Aware of the GDPR, and what it means for the privacy of their information, the study report said consumers appear to be willing to take a stand against those organisations that fail to comply, with 58% of UK respondents claiming they would consider legal action.
More than three-quarters (79%) of respondents said they would consider taking their business to another company if the one they were dealing with did not comply with the regulation, while 69% suggested they might report a non-compliant organisation to the relevant industry watchdog.
More than three-quarters of UK consumers (77%) suggested a failure to comply with the GDPR would negatively impact their perception of an organisation.

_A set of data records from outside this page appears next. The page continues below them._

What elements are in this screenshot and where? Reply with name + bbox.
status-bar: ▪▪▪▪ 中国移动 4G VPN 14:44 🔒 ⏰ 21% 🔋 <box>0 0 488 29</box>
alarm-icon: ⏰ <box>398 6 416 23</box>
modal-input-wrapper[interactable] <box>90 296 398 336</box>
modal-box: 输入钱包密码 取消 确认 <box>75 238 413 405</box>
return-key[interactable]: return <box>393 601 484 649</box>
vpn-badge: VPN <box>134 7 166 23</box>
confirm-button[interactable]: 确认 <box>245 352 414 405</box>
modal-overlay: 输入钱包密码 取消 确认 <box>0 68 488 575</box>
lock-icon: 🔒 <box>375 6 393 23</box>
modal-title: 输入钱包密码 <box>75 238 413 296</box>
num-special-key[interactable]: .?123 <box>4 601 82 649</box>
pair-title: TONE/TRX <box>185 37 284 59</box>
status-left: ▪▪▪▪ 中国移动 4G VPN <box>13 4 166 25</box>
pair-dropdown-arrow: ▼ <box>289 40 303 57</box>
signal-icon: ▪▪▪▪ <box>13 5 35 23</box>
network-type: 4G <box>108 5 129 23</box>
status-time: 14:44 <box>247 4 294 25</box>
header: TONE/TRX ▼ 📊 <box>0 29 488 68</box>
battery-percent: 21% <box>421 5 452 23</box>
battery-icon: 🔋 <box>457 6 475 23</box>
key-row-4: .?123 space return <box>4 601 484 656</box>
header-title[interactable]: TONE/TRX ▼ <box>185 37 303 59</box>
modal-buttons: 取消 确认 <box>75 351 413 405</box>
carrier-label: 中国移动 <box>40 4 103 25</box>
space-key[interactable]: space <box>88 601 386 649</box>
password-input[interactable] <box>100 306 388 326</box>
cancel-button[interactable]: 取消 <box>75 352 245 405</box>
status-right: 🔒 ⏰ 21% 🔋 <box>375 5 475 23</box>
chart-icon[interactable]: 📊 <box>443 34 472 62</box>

Intended to improve personal data protection and increase accountability for data breaches, the GDPR presents a significant challenge for organisations that process the personal data of EU citizens, regardless of where the organisation is headquartered.
The survey reveals businesses are concerned the new data privacy regulations will have a negative impact on their operations and international relations, and that there are a number of reasons why organisations may have more to fear from the GDPR than just consumer action and fines.
Some 63% of UK-based organisations believe implementing measures to become GDPR-compliant will increase the level of complexity and bureaucracy in their business.
Almost half (49%) are concerned the GDPR will hinder their organisation’s innovation to some degree, and one in five (21%) expect GDPR to have a negative impact on relationships with their international partners.
While 22% of UK businesses believe the GDPR will lead to fewer data breaches, almost a third (32%) are concerned its implementation will actually result in an increased number of breaches.